Recorded information
--- --- ---

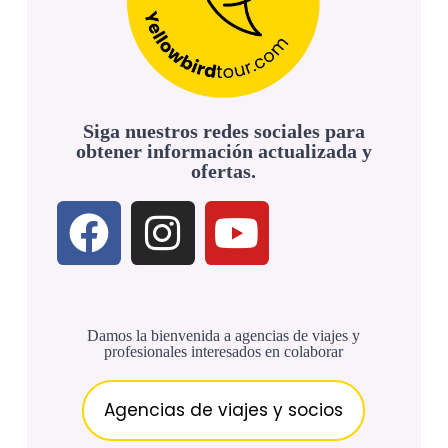
Siga nuestros redes sociales para
obtener información actualizada y
ofertas.
Damos la bienvenida a agencias de viajes y
profesionales interesados en colaborar
Agencias de viajes y socios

--- --- ---

What you will do
Generate a word-for-word copy of the preceding records, excluding all pictures.

Exercise result
Siga nuestros redes sociales para
obtener información actualizada y
ofertas.
Damos la bienvenida a agencias de viajes y
profesionales interesados en colaborar
Agencias de viajes y socios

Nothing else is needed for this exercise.